"I was proud of him. I was proud he was a Texan."

In recent interviews here, Republican elected officials, voters and political strategists said the fact that Mr. Cruz and House Republicans lost their fight with the White House over Mr. Obama’s health care law was a side issue. What mattered, they said, was that Mr. Cruz, who had campaigned on shaking up the status quo in Washington, had fulfilled his promise. From local party leaders to county commissioners to Tea Party members, Mr. Cruz was praised for his courage.

“For a lot of us, this was refreshing,” said Mike Gibson, chairman of the Republican Party in Fort Bend County in suburban Houston. “We had a politician who said what he was going to do and then did it. Most Texas Republicans have been tired of our elected officials talking tough in Texas and then going to Washington and going along.”

Mr.
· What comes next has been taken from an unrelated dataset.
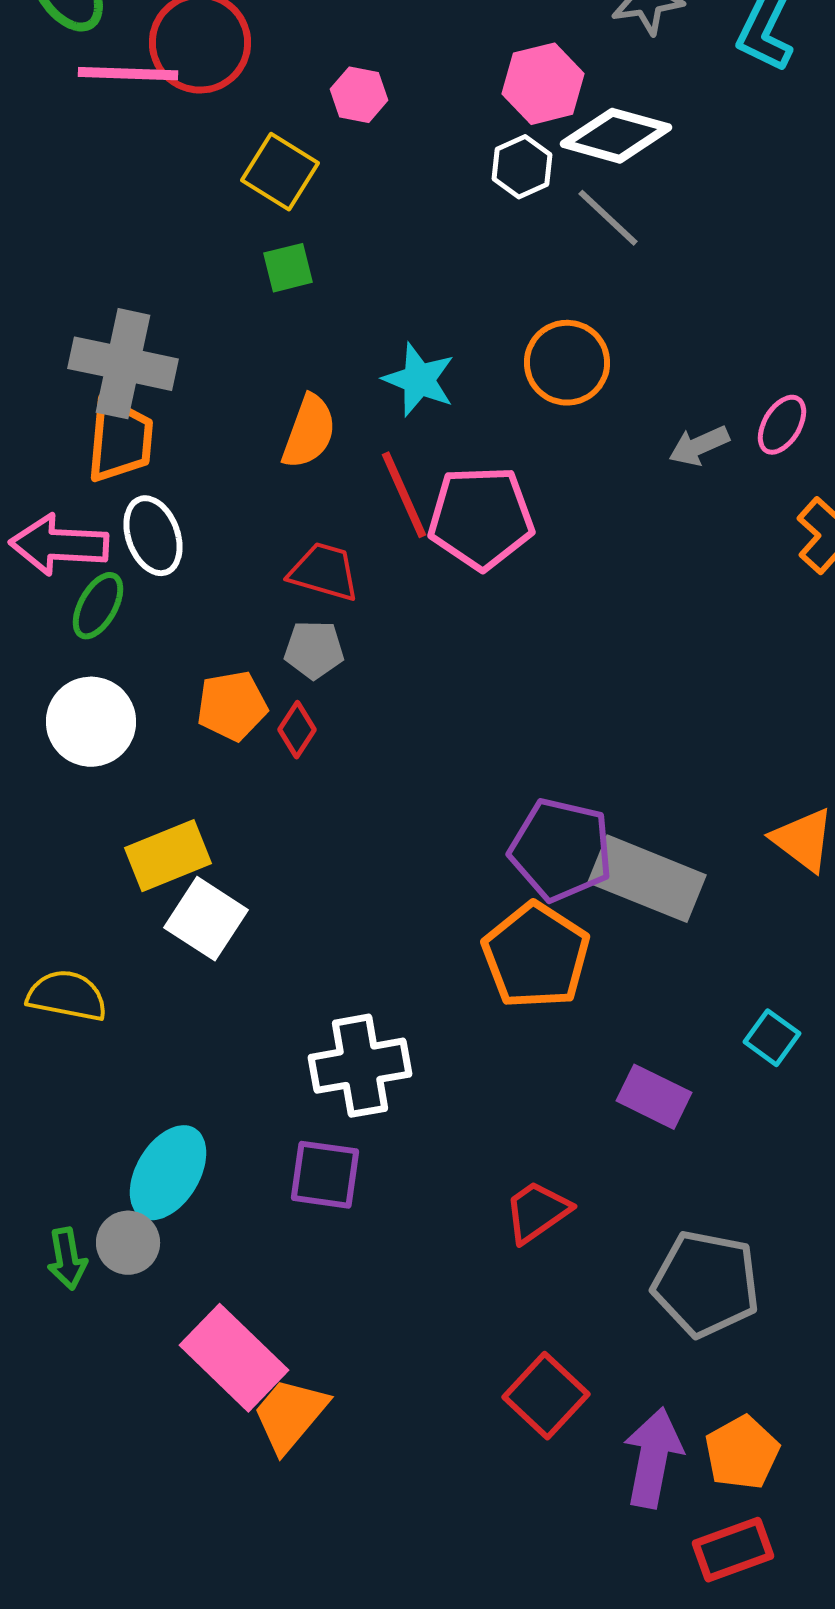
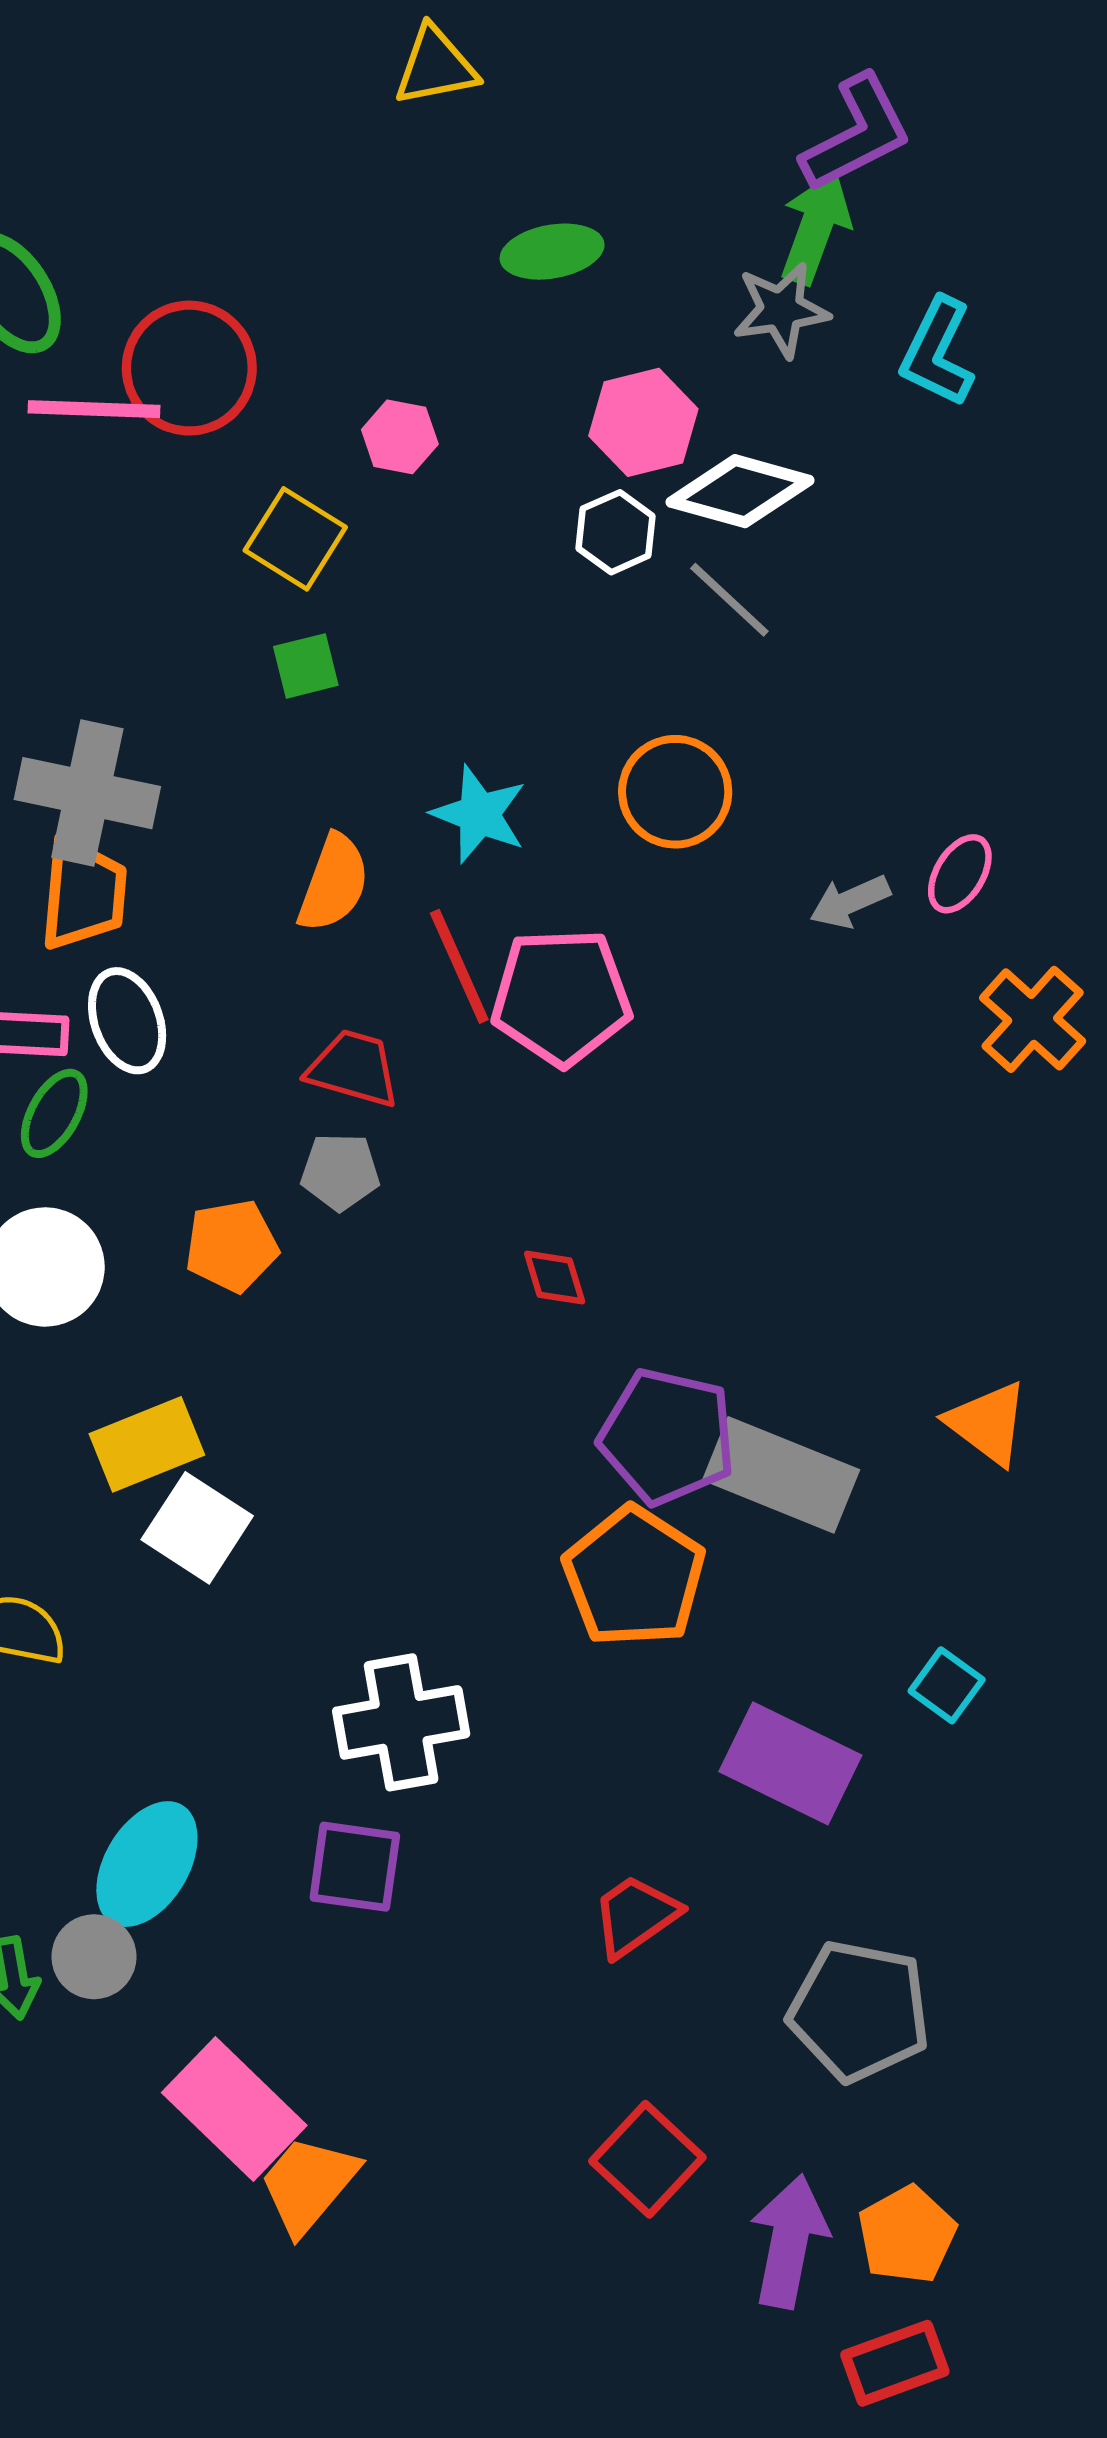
red diamond: (297, 730) -> (555, 1278), moved, turned -50
purple rectangle: (654, 1097) -> (790, 1763), size x1.4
Cruz, for one, said his Texas support has been uplifting. “The many supportive letters, e-mails, calls and social media comments we’ve received from Texans since Labor Day have been inspirational,” he said in a statement. “Hearing from constituents keeps me focused on the concerns of the people I work for and the issues I ran on. That’s what matters.”…

“I grit my teeth and bear it,” said a prominent Texas Republican, who spoke on the condition of anonymity because he said he wanted to avoid an intraparty fight. “I really hope he implodes sooner rather than later.”